Task —
Among the lines below, a stretch begins at the one with "reasonable as between" and ends at the one with "report is likely". Repeat that stretch exactly, ends included.

***** Data provided *****

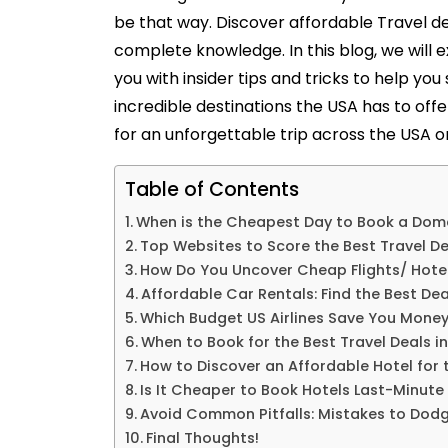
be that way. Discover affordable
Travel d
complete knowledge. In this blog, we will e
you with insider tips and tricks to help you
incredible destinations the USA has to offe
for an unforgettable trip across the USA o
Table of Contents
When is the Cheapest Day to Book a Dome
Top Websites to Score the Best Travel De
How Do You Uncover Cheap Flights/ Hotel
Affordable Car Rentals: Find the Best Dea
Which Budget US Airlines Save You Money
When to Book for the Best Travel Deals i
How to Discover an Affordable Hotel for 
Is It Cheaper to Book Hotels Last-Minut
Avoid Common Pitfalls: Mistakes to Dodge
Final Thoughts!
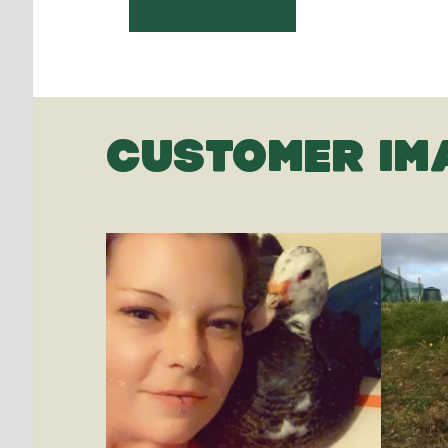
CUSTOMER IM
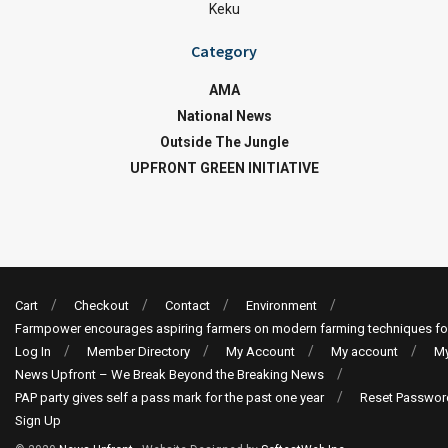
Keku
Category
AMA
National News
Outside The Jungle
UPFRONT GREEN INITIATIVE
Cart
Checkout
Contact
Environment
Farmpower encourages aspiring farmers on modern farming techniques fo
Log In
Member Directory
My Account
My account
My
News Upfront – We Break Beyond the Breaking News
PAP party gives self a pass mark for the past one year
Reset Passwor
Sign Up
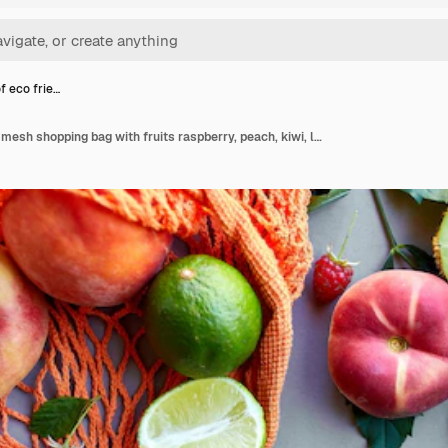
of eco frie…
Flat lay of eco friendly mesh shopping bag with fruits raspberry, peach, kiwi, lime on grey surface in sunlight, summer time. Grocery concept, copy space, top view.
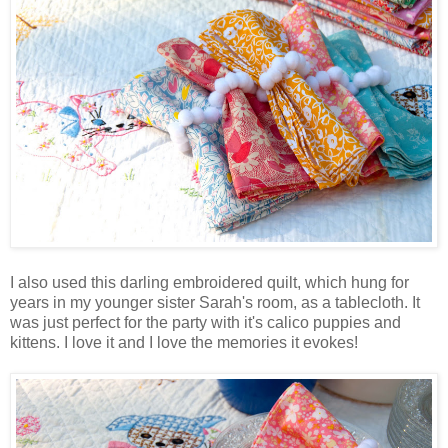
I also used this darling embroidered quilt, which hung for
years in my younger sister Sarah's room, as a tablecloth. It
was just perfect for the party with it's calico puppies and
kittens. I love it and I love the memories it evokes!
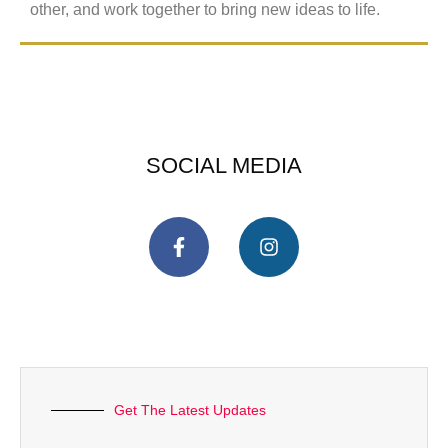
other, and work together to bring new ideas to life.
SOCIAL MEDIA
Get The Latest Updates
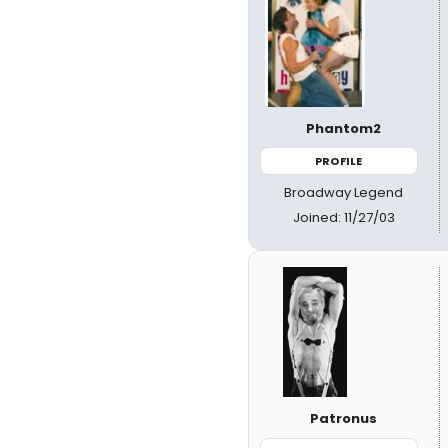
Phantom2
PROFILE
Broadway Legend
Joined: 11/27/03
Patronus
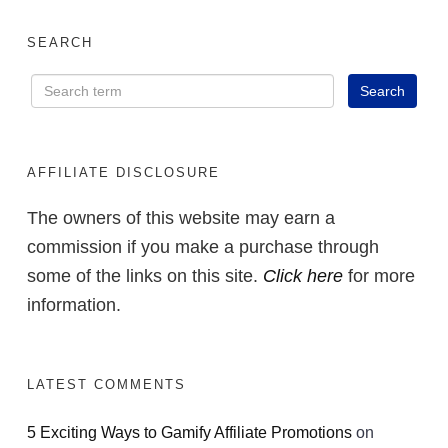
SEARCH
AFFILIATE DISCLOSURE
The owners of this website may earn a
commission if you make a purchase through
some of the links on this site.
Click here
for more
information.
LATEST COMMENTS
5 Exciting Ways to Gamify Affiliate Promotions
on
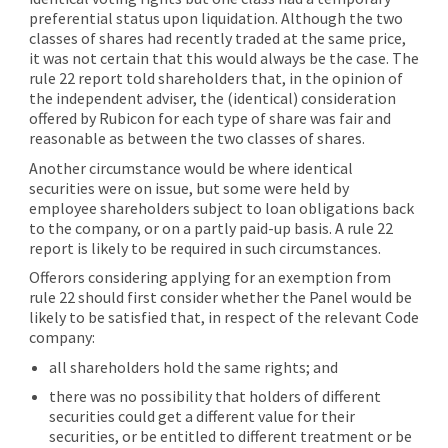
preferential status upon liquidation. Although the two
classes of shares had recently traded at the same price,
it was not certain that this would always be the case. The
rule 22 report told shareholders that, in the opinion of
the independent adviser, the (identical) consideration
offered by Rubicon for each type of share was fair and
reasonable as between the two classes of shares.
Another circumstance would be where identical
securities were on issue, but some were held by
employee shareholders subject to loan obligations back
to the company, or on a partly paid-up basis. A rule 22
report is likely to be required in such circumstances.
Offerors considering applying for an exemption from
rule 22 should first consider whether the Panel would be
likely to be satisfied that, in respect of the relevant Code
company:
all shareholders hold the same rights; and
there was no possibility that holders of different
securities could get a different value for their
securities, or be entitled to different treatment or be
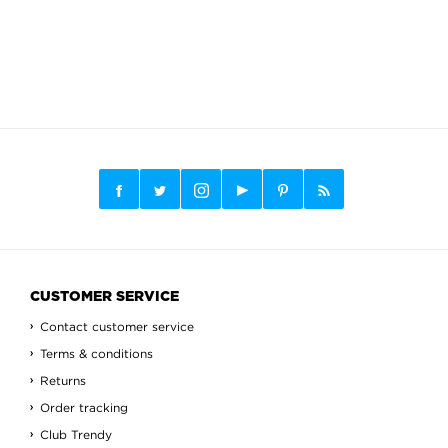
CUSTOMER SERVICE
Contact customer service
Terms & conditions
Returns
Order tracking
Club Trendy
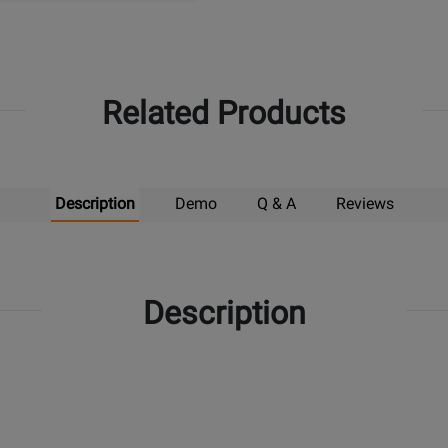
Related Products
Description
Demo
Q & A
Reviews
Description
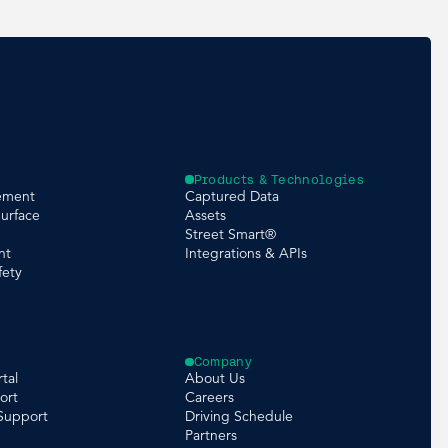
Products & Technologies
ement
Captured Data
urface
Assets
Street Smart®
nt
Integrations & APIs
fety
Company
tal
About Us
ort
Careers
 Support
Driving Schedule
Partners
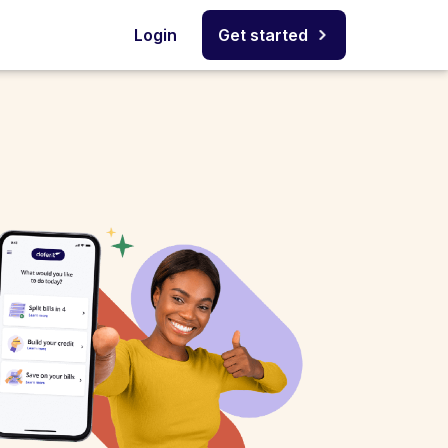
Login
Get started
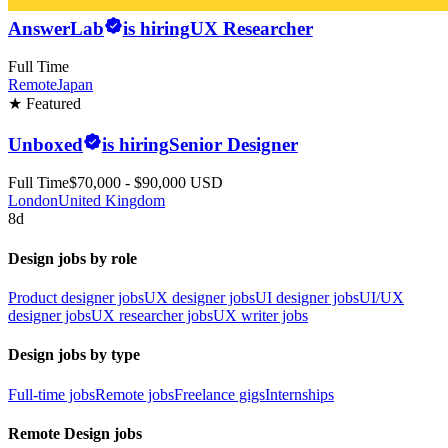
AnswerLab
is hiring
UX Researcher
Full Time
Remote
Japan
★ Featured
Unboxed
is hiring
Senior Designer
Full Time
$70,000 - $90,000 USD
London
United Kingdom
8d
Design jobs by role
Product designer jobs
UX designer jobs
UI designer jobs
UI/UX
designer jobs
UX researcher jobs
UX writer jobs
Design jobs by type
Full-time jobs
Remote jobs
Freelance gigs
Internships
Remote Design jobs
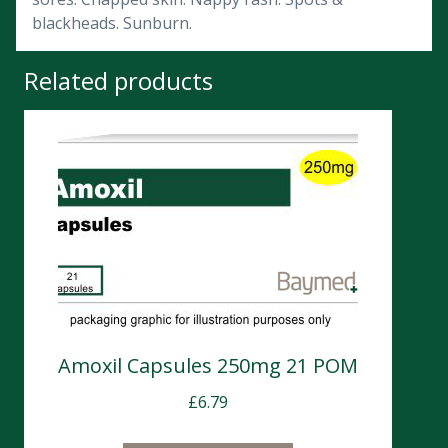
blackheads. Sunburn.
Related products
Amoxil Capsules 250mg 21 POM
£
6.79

*****

Task solution —
reasonable as between the two classes of shares.
Another circumstance would be where identical
securities were on issue, but some were held by
employee shareholders subject to loan obligations back
to the company, or on a partly paid-up basis. A rule 22
report is likely to be required in such circumstances.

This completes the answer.